Lopez, who admits she’s a “data person,” was one of several Healthcare Network staff focused on implementing the identification portion of the workplan.  Lopez received the workplan in September, 2015. “From there, I knew what the timeline was and what needed to get done,” she said.  In September and October, Heathcare Network and MCN determined specific metrics and dates for their plan. MCN coordinated with the National Center for Farmworker Health (NCFH) to facilitate trainings for intake staff during the first week of November. “Here in Immokalee, we had a large group of Patient Service Representatives (PSRs),”  and other front-desk employees joined together to participate in NCFH’s virtual training, while other offices throughout the county logged on from their own locations.  NCFH provided two training sessions on different days.  “The next week, we implemented the changes,” Lopez said.
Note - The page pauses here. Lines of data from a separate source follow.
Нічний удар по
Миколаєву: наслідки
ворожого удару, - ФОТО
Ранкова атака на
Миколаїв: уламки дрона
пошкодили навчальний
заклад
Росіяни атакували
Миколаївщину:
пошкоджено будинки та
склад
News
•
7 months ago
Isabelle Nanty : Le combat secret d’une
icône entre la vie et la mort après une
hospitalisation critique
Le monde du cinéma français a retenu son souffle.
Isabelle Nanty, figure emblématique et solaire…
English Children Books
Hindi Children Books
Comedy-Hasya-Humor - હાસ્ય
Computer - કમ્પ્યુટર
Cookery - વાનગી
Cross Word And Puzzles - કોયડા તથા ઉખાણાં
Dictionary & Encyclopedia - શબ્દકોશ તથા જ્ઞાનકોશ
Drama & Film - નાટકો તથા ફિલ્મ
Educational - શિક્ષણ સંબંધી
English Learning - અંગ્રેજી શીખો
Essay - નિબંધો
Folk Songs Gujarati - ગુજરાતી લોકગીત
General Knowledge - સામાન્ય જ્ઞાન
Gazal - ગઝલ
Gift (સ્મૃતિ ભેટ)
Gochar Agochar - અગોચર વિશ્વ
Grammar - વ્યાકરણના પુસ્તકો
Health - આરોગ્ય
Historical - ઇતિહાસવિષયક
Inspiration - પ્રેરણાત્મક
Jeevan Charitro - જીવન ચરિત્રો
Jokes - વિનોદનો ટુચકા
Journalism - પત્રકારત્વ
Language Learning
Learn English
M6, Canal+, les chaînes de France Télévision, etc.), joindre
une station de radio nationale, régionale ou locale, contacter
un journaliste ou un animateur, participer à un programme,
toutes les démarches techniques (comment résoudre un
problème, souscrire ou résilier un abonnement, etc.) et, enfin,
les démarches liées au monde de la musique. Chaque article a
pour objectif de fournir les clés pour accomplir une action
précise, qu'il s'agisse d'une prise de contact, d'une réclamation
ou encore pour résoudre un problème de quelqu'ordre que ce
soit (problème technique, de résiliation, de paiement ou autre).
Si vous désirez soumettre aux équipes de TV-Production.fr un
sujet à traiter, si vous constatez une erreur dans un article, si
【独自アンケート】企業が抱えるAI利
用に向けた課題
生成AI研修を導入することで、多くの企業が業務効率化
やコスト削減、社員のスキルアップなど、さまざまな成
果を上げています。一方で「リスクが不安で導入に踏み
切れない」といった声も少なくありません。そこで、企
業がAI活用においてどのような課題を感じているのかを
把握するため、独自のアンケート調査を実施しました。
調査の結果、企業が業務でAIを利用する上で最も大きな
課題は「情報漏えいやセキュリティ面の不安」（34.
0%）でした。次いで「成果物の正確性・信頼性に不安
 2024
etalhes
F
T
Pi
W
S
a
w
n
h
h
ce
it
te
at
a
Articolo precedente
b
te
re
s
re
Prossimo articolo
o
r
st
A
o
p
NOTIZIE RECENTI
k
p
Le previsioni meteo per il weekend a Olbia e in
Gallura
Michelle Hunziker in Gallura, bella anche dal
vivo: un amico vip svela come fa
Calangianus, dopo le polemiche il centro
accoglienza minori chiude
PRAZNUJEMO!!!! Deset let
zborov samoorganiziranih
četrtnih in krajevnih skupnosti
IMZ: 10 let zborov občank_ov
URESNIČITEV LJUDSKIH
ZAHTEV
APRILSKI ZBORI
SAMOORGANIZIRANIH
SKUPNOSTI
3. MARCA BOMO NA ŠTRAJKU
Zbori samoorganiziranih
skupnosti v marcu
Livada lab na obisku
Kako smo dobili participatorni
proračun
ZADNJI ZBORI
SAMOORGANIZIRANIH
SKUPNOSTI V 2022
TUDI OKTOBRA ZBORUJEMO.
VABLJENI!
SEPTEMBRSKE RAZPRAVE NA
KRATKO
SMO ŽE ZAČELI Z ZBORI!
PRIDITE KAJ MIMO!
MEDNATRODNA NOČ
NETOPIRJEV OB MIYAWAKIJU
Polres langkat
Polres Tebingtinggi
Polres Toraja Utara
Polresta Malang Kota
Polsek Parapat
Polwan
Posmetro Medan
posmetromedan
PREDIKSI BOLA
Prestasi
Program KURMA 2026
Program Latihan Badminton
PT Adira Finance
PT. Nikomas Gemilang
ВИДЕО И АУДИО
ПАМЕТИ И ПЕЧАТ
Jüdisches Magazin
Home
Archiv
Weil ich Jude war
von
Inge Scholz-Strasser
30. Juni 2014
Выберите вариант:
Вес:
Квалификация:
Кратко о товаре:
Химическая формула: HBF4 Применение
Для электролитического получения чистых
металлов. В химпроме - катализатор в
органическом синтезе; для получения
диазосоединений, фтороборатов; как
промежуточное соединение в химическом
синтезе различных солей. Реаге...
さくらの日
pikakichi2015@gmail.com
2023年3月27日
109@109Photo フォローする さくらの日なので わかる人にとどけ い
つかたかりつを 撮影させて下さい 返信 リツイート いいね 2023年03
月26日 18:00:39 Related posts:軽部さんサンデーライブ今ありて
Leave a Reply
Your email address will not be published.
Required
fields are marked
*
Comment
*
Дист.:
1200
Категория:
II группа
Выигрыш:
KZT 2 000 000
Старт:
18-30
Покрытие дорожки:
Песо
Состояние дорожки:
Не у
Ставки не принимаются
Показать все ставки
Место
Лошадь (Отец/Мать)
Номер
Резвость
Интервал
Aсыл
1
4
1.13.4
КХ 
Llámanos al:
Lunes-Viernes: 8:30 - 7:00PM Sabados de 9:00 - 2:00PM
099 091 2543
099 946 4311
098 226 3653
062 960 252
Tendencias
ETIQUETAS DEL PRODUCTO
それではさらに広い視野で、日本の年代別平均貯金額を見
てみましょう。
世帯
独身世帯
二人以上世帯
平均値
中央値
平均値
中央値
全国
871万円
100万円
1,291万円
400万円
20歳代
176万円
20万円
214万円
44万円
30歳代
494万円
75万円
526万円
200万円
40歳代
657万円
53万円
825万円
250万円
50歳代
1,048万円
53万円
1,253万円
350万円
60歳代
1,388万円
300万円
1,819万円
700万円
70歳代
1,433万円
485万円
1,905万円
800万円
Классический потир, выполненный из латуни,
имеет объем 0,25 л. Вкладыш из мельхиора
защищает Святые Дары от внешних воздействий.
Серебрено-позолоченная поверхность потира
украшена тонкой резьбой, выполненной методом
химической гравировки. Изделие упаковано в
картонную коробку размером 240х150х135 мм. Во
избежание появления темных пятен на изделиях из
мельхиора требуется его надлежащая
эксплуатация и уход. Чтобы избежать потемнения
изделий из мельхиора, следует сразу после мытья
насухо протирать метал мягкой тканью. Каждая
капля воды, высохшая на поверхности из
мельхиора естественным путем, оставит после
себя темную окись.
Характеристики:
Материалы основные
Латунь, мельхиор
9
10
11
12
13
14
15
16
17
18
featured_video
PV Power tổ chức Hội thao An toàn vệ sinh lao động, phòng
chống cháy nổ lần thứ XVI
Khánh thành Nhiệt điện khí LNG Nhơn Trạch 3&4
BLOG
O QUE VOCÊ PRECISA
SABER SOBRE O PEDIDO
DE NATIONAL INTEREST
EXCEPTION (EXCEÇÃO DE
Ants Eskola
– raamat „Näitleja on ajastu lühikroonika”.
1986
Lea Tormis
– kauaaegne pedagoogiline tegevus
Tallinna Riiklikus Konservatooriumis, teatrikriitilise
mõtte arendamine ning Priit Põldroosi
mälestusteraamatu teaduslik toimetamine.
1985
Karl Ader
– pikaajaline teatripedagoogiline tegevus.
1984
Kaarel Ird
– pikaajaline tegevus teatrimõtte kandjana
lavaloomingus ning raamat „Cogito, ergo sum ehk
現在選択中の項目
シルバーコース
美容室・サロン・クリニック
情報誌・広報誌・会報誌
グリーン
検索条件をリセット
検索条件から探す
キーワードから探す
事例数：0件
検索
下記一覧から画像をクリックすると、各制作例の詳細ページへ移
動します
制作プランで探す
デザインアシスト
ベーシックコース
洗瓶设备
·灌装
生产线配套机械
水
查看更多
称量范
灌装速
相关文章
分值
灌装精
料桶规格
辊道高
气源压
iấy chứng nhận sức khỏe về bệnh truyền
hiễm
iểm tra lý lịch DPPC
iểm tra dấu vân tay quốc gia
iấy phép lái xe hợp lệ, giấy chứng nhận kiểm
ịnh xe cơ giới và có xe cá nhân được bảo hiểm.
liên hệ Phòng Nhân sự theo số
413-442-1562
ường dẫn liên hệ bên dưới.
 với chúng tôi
The most significant of changes was a questionnaire, provided by MCN in Spanish and English, that all patients fill out. “We had it translated into Creole,” as well, said Lopez, to best suit their patient population. The questionnaire asks, “Have you or a member of your family with whom you reside ever done agricultural work as your principal employment?”  If a patient answers yes, “they have to go to another field,” where they’ll ask if they are migratory or seasonal. 

“We added a customized field within the registration section of the EHR and in the practice management section,” Lopez said, where the PSR/front desk staff will input whether a patient completed the questionnaire. If they had, the PSR then scans the questionnaire into the record, and then inputs in another new field in the EHR whether the patient identified as migratory or not, or declined to state.

Healthcare Network’s report writer built a report to pull data to see if the questionnaires were completed. “We got that report, and we were able to identify some sites that were not collecting the data”-- the first point at which they can improve, Lopez said. A secondary report was built to determine how agricultural workers responded to the question that asked about migratory status. 

Although complete numbers aren’t yet in, initial results in the first three months were impressive. “One of our adult sites, we had 17 migrant and 17 seasonal” newly identified agricultural workers. “Another site, Family Care Immokalee, [saw] 54 new migrants and 59 new seasonal -- that’s a large number.” Both sites were in the same town, prompting the next question -- why was the jump so large in the second site, compared to the first?  “Those sites see the same people,”

Lopez noted, so further analysis needs to be conducted.  Lopez seeks to better understand “which sites are we getting a high percentage of migrant workers, which sites are we not getting them, and why.”Lopez noted that in an area north of Naples, many patients were declining to answer whether they are migratory or not. Lopez says her next step is to determine, “Why are the patients declining? Why do they not feel comfortable sharing that information? Is that because we’re not explaining what it is, or they just don’t want to be bothered by it?” A review of the questionnaire may result.   

Healthcare Network isn’t just analyzing data -- they are using it.  Lopez says Healthcare Network is going to do more outreach based on the results of the questionnaire, reaching out particularly in areas where the numbers are lower than anticipated.  Part of their Center of Excellence workplan with MCN is to connect with newly identified migratory workers and enroll those with chronic conditions into Health Network, MCN’s bridge case management system.  “I’m trying to utilize my [current] staff as much as I can,” Lopez said.  “We have a case manager to follow up with those patients,” specifically to enroll them in Health Network.  One of the case managers who was previously focused on HIV will now be more focused on Health Network enrollment of migrant patients “as soon as they’re ready to go up north at the end of May,” to assure they can continue to access care at their next destination. 

Lopez emphasized that it’s a work in progress. “We’re still working on it. I’m still waiting to analyze more information and come up with some more solutions,” Lopez said.  “But the numbers are going up, and in just three months.”